Non posso definire o accettare di parlare di Manzù, in quanto io stesso non mi conosco.
Un’ultima domanda Maestro: che cosa pensa lei, oggi, dell’arte in generale e nel suo essere artista?
Le dirò che i miei genitori si chiamano mamma e papà, ma anche Fidia. Poi, Inge, la mia sposa, ed i miei figli, Giulia e Mileto. Dopo questa carta d’identità, le dirò che all’aspetto attuale, sul pensiero culturale, non mi sento di partecipare. Nel secolo passato è nata questa idea della libertà totale, che poi si è consacrata, ed oggi considerata il primo passo nella cultura. Ma qual’è questa libertà? Quella forse che l’arti sta si deve esprimere verso se stesso, o deve seguire le ragioni della cultura del suo tempo? Si sa che l’uomo di cultura è il timbro del proprio tempo, o meglio ancora, è il rivoluzionario; ma anche detto questo, si può dire che è sempre al servizio di qualcosa o di qualcuno, come Beethoven ha servito, anche Shakespeare, anche Michelangelo, anche Giovanni Pisano, ed anche il famoso Fidia. I Maestri antichi non hanno mai corso l’impiccagione o la galera, o la schiavitù del servizio, quando il loro spirito era diverso.
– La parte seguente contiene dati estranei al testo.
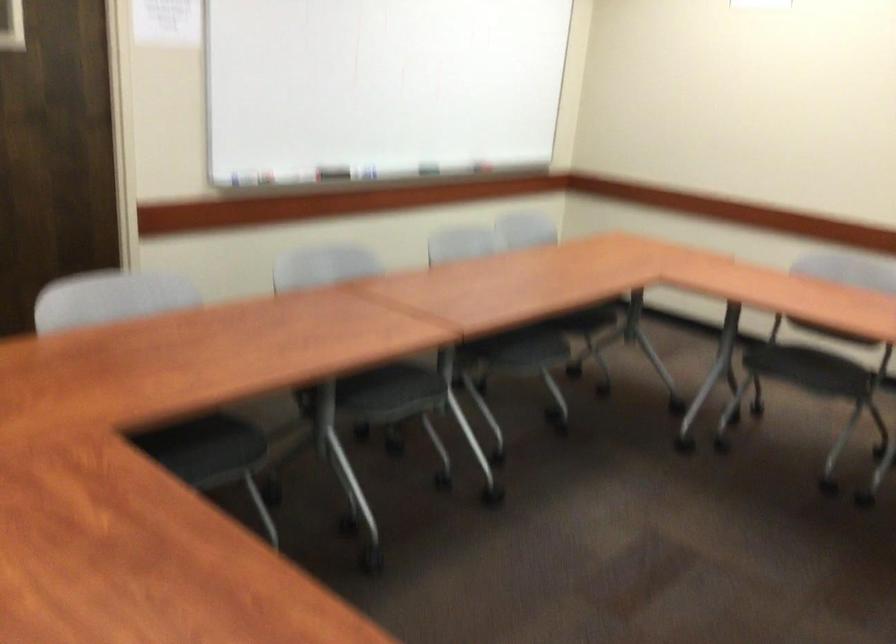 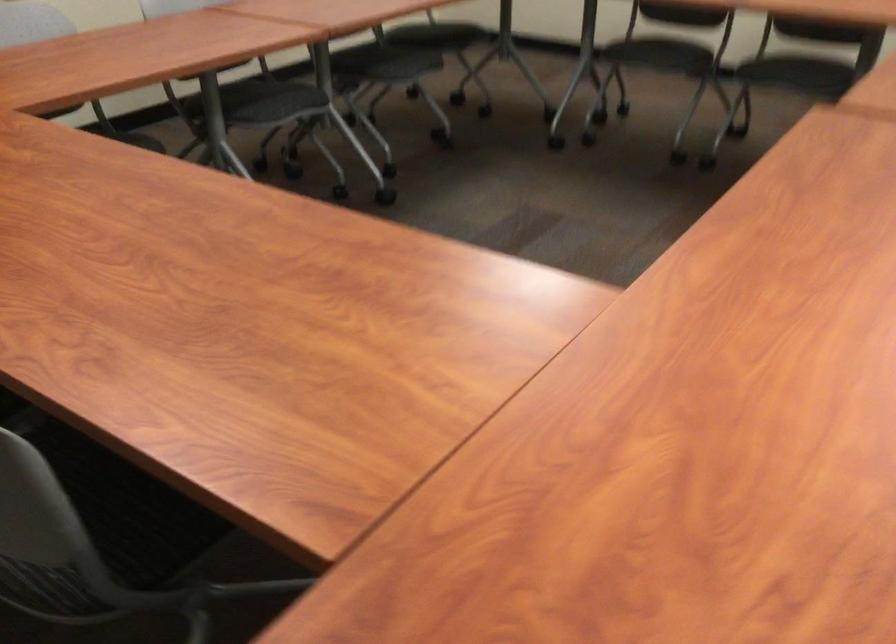 Question: The images are taken continuously from a first-person perspective. In which direction is your viewpoint rotating?

Choices:
 (A) Left
 (B) Right
 (C) Up
 (D) Down

Answer: (D) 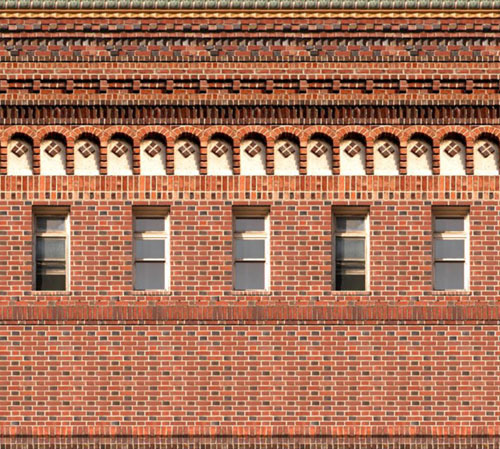 Where is `first window on right`? The width and height of the screenshot is (500, 449). first window on right is located at coordinates (455, 272). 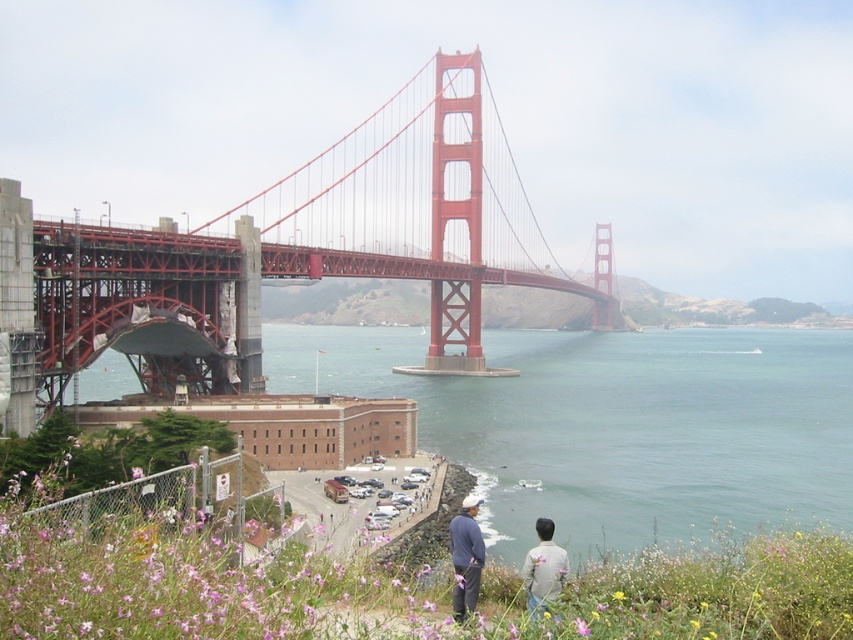 Consider the image. Which is more to the right, red steel suspension bridge at center or matte gray hoodie at lower center?

matte gray hoodie at lower center

Is point (199, 241) less distant than point (532, 576)?

No, (199, 241) is further to viewer.

Between point (422, 131) and point (467, 499), which one is positioned in front?

Point (467, 499) is in front.

Find the location of a particular element. red steel suspension bridge at center is located at coordinates point(312,248).

Is matte gray hoodie at lower center wider than gray cotton shirt at lower right?

Yes, matte gray hoodie at lower center is wider than gray cotton shirt at lower right.

Can you confirm if matte gray hoodie at lower center is positioned to the left of gray cotton shirt at lower right?

Correct, you'll find matte gray hoodie at lower center to the left of gray cotton shirt at lower right.

I want to click on matte gray hoodie at lower center, so click(x=466, y=557).

Who is more forward, (469, 547) or (532, 548)?

Positioned in front is point (469, 547).

Where is `gray fabric pants at center`? The width and height of the screenshot is (853, 640). gray fabric pants at center is located at coordinates (466, 557). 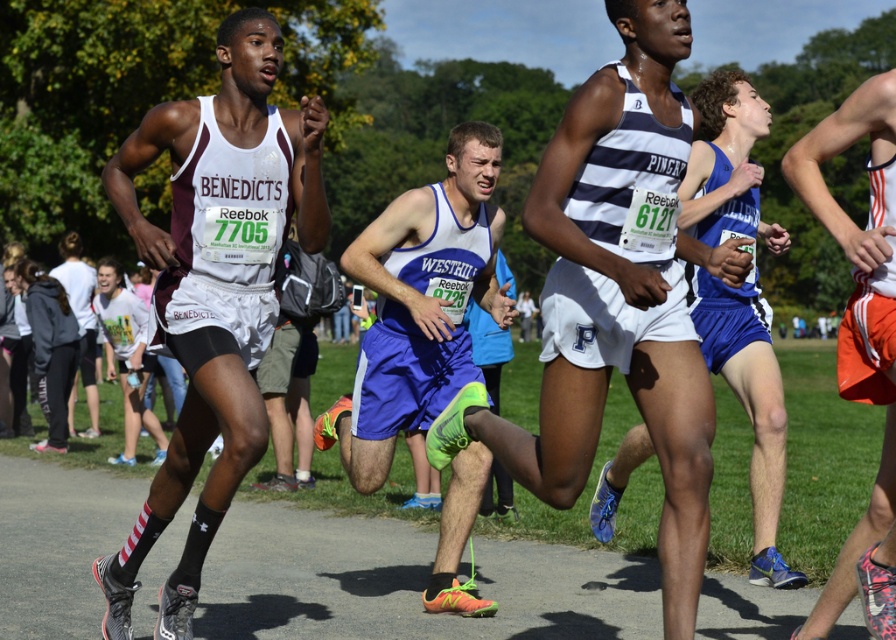 You are a photographer standing at the starting line of the cross country race. You want to capture a closeup shot of the white striped tank top at center. Given that your camera can focus on objects within 5 meters, will you be able to take the photo without moving closer?

The white striped tank top at center is 5.41 meters from the viewer, which is beyond the camera focus range of 5 meters. Therefore, you cannot take the closeup shot without moving closer. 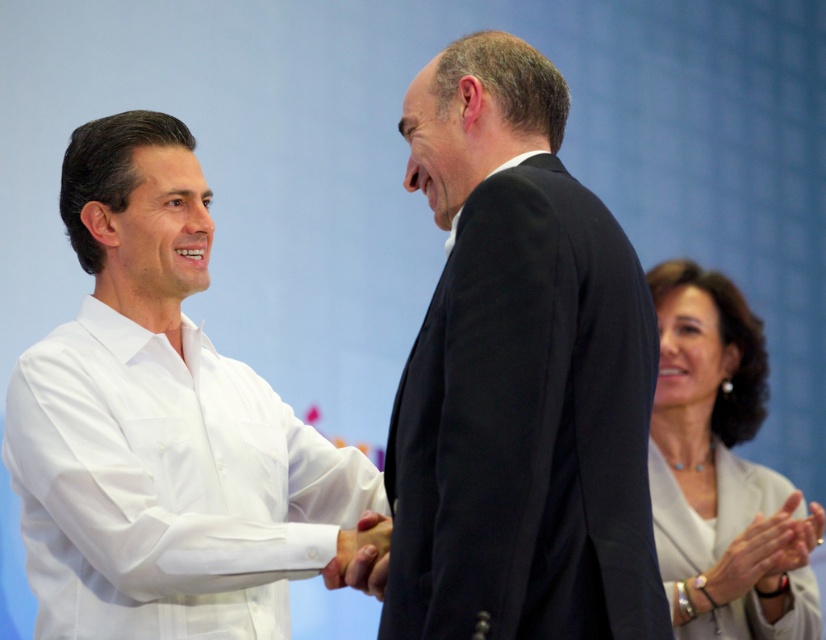 You are a photographer trying to capture a candid shot of both the white silk blouse at right and the smooth skin hand at lower right. Since you want to ensure both are in focus, you need to know which one is closer to the camera. Can you determine which object is closer based on their sizes in the image?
Tutti hanno servito o Dio o i potenti della terra; ma oggi, di che cosa vivono? Se non è un mangiare se stessi anche servendo i potenti del denaro o i mercanti, fioriti più degli stessi artisti, facendo di tutto questo un commercio e critiche a non più finire?
Ma non è forse tutto inutile, come la detta libertà, che tutti la pensano come il loro battesimo, come pure la borghesia di tutti i paesi?
Anche la televisione di Montecarlo ha la libertà di parlare male delle cose vere e buone. Anche il nostro Governo ha l’inciviltà di parlare e di non ammettere l’aborto che è rispettato in tutti i paesi civile del mondo. Tutti parlano di libertà. Certo, la libertà ci deve essere, ma nel senso morale e formale, come era in Cézanne e Van Gogh, e come Picasso e Matisse, e cioè come era per il loro spirito, che aveva assorbito lo spirito e non la cultura del proprio tempo. Per non parlare poi, di tutti i servilismi e di tutti gli accademismi del tempo. E’ qui che io dico che la libertà è un fatto spirituale col quale alcuni uomini vivono, e che riconsegnano ad altri uomini, dopo averla avuta in dono dagli uomini precedenti. A questo punto, le dirò di lasciarmi questo pensiero per quel poco che io faccio, e di lasciarmi almeno questa soddisfazione, che io non sia inutile agli esseri fra i quali vivo e che da loro possa avere il necessario, anche se è un servizio, se volete.
Questa è quella poca libertà che io immagino e che la natura e gli uomini mi donano.